Here's What Warren Buffett Says He'd Do With a $1,400 Stimulus Check
How one of the most successful investors in the world would use a stimulus check.
Warren Buffett is not among the 85% of Americans receiving a third stimulus check. But if he were, the Oracle of Omaha knows what he would do with it.
In an online meeting for his company, Berkshire Hathaway, Buffett said the first thing he would do with extra money that came his way is pay off credit card debt. During that 2020 meeting, Buffett spoke of a friend who came into some money and asked Buffett's advice on what she should do with the windfall. During the conversation, he learned that she was carrying a credit card balance with 18% interest.
"It just doesn't make sense. You can't go through life borrowing money at those rates and be better off," Buffett told shareholders.

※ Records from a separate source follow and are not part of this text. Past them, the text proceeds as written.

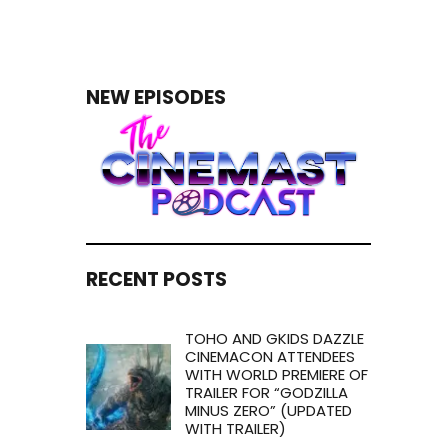
NEW EPISODES
RECENT POSTS
TOHO AND GKIDS DAZZLE
CINEMACON ATTENDEES
WITH WORLD PREMIERE OF
TRAILER FOR “GODZILLA
MINUS ZERO” (UPDATED
WITH TRAILER)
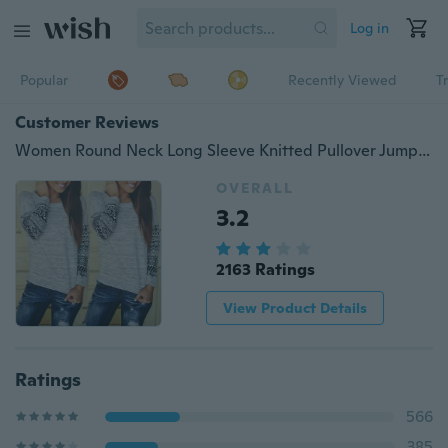
Log in
Popular
Recently Viewed
T
Customer Reviews
Women Round Neck Long Sleeve Knitted Pullover Jumper Loose Sweater Knitwear Tops
OVERALL
3.2
2163 Ratings
View Product Details
Ratings
566
385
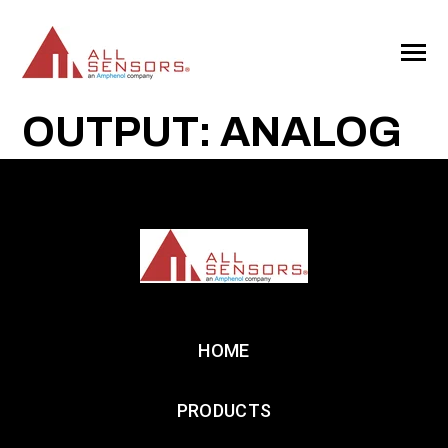
SKIP
TO
CONTENT
Toggle
Menu
OUTPUT: ANALOG
HOME
PRODUCTS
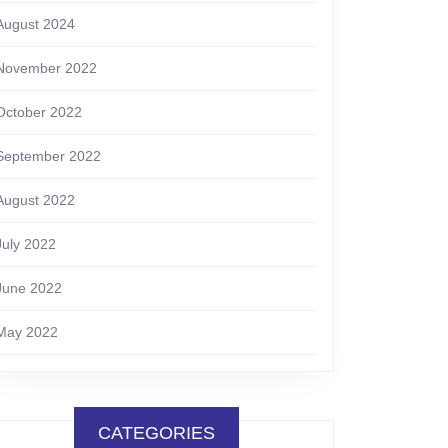
August 2024
November 2022
October 2022
September 2022
August 2022
July 2022
June 2022
May 2022
CATEGORIES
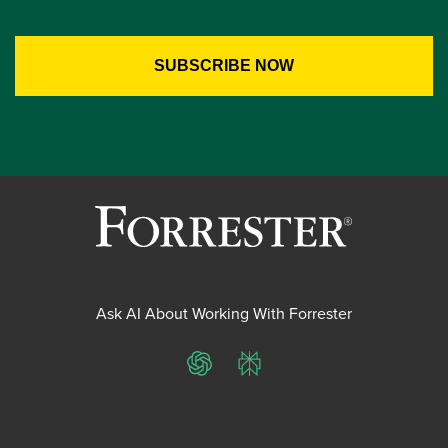
Ask AI About Working With Forrester
ChatGPT
Perplexity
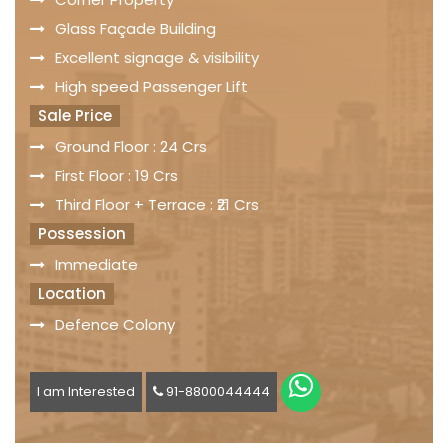
Glass Façade Building
Excellent signage & visibility
High speed Passenger Lift
Sale Price
Ground Floor : 24 Crs
First Floor : 19 Crs
Third Floor + Terrace : ₹21 Crs
Possession
Immediate
Location
Defence Colony
I am Interested
91-8800044444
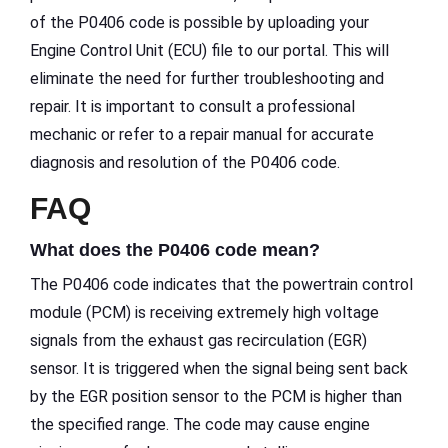
of the P0406 code is possible by uploading your
Engine Control Unit (ECU) file to our portal. This will
eliminate the need for further troubleshooting and
repair. It is important to consult a professional
mechanic or refer to a repair manual for accurate
diagnosis and resolution of the P0406 code.
FAQ
What does the P0406 code mean?
The P0406 code indicates that the powertrain control
module (PCM) is receiving extremely high voltage
signals from the exhaust gas recirculation (EGR)
sensor. It is triggered when the signal being sent back
by the EGR position sensor to the PCM is higher than
the specified range. The code may cause engine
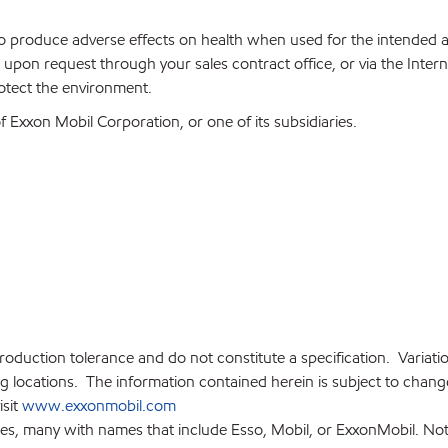
 to produce adverse effects on health when used for the intended
upon request through your sales contract office, or via the Inter
rotect the environment.
Exxon Mobil Corporation, or one of its subsidiaries.
production tolerance and do not constitute a specification. Variat
locations. The information contained herein is subject to change 
isit
www.exxonmobil.com
ies, many with names that include Esso, Mobil, or ExxonMobil. Not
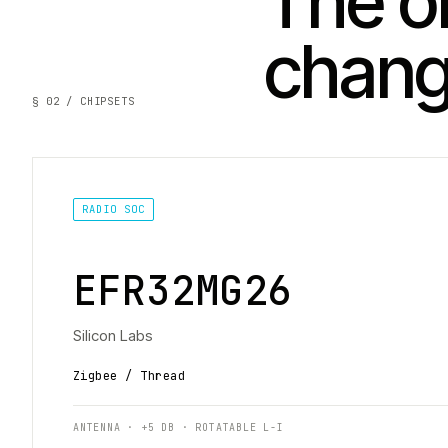
The on
chan
§ 02 / CHIPSETS
RADIO SOC
EFR32MG26
Silicon Labs
Zigbee / Thread
ANTENNA · +5 DB · ROTATABLE L-I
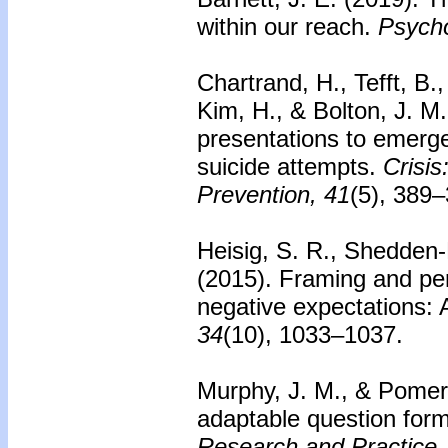
within our reach.
Psycho
Chartrand, H., Tefft, B.
Kim, H., & Bolton, J. M
presentations to emerge
suicide attempts.
Crisis
Prevention, 41
(5), 389–
Heisig, S. R., Shedden-
(2015).
Framing and per
negative expectations: A
34
(10), 1033–1037.
Murphy, J. M., & Pomer
adaptable question form
Research and Practice,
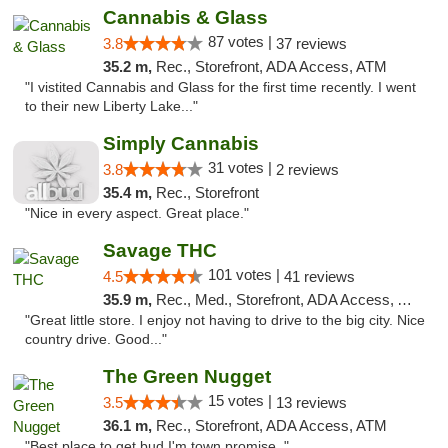
Cannabis & Glass
87 votes |
3.8
37 reviews
35.2 m,
Rec., Storefront, ADA Access, ATM
"I vistited Cannabis and Glass for the first time recently. I went
to their new Liberty Lake..."
Simply Cannabis
31 votes |
3.8
2 reviews
35.4 m,
Rec., Storefront
"Nice in every aspect. Great place."
Savage THC
101 votes |
4.5
41 reviews
35.9 m,
Rec., Med., Storefront, ADA Access, ATM
"Great little store. I enjoy not having to drive to the big city. Nice
country drive. Good..."
The Green Nugget
15 votes |
3.5
13 reviews
36.1 m,
Rec., Storefront, ADA Access, ATM
"Best place to get bud I'm town promise. "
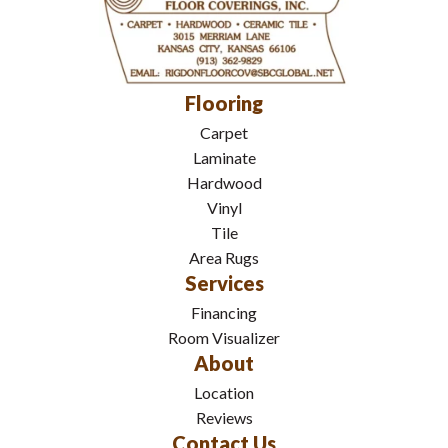
Flooring
Carpet
Laminate
Hardwood
Vinyl
Tile
Area Rugs
Services
Financing
Room Visualizer
About
Location
Reviews
Contact Us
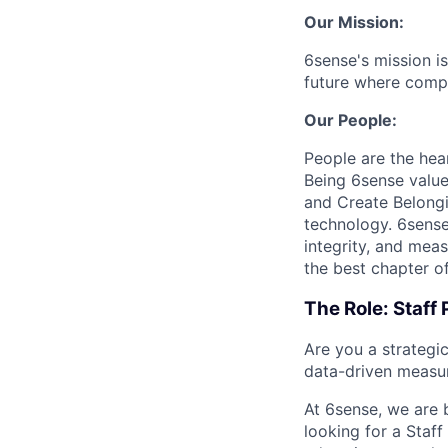
Our Mission:
6sense's mission is
future where compa
Our People:
People are the hea
Being 6sense valu
and Create Belongi
technology. 6sense 
integrity, and mea
the best chapter of
The Role: Staff
Are you a strategi
data-driven measu
At 6sense, we are 
looking for a Staf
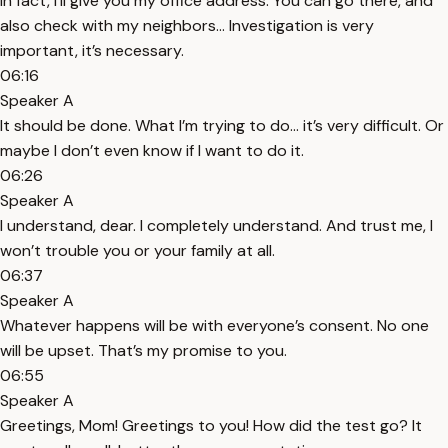
In fact, I’ll give you my office address. You can go there, and
also check with my neighbors... Investigation is very
important, it’s necessary.
06:16
Speaker A
It should be done. What I’m trying to do... it’s very difficult. Or
maybe I don’t even know if I want to do it.
06:26
Speaker A
I understand, dear. I completely understand. And trust me, I
won’t trouble you or your family at all.
06:37
Speaker A
Whatever happens will be with everyone’s consent. No one
will be upset. That’s my promise to you.
06:55
Speaker A
Greetings, Mom! Greetings to you! How did the test go? It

Using stimulus funds to pay down debt
The average credit card debt balance in the U.S. is $5,315. While a $1,400 stimulus payment won't eliminate the debt in full, let's look at how much you could save by paying it down. The first table shows what would happen if you put no stimulus funds toward paying down the debt:
Amount Owed | Interest Rate | Monthly Payment | Time to Pay Off | Total Interest Paid |
---|---|---|---|---|
$5,315 | 18% | $133 | 62 months | $2,858 |
Now here's what it would look like if you put $1,400 toward the credit card debt, but continued to make the same monthly payment:
Amount Owed | Interest Rate | Monthly Payment | Time to Pay Off | Total Interest Paid |
---|---|---|---|---|
$3,915 | 18% | $133 | 40 months | $1,289 |
Using your $1,400 stimulus check to pay down the credit card balance not only saves you $1,569 in interest payments, it shaves nearly two years off the time it takes to pay off the credit card.
And that $1,569 is nothing to sneeze at. Those are funds you can use to build an emergency savings account, cover other financial obligations, or invest with a broker.
Taking it one step further
Let's say you owe more on high-interest debt and use your stimulus payment as a sort of down payment.
For this scenario, imagine you are paying 18% interest on $15,000 worth of debt.
Amount Owed | Interest Rate | Monthly Payment | Time to Pay Off | Total Interest Paid |
---|---|---|---|---|
$15,000 | 18% | $375 | 62 months | $8,079 |
Let's look at what happens if you pay that amount down by $1,400 and consolidate the rest through a lower-interest personal loan. If you continue making a monthly payment of $375, you pay the debt off 21 months sooner, and save a whopping $6,355 in interest.
Amount Owed | Interest Rate | Monthly Payment | Time to Pay Off | Total Interest Paid |
---|---|---|---|---|
$13,600 | 7% | $375 | 41 months | $1,724 |
Here's what it looks like if you lower your payment to $216 per month:
Amount Owed | Interest Rate | Monthly Payment | Time to Pay Off | Total Interest Paid |
---|---|---|---|---|
$13,600 | 7% | $216 | 79 months | $3,399 |
That way, it takes 79 months to pay the debt off in full, but you still pay $4,680 less in interest than if you'd hung on to the higher interest rate.
The problem with all-or-nothing thinking
When it comes to debt, it's easy to become discouraged, to buy into the notion that you'll never get out from under it. The truth is, no matter how much debt you face, chipping away at it works. Even if you start by paying it down with just a $1,400 stimulus check, that's $1,400 less that you owe.
The writer and researcher Robert Collier once wrote, "Success is the sum of small efforts -- repeated day in and day out." The sentiment definitely applies to personal finances. Whether you're chipping away at debt, building an emergency savings fund, investing for retirement, saving for vacation, or renovating your home a little at a time, you're moving in the right direction.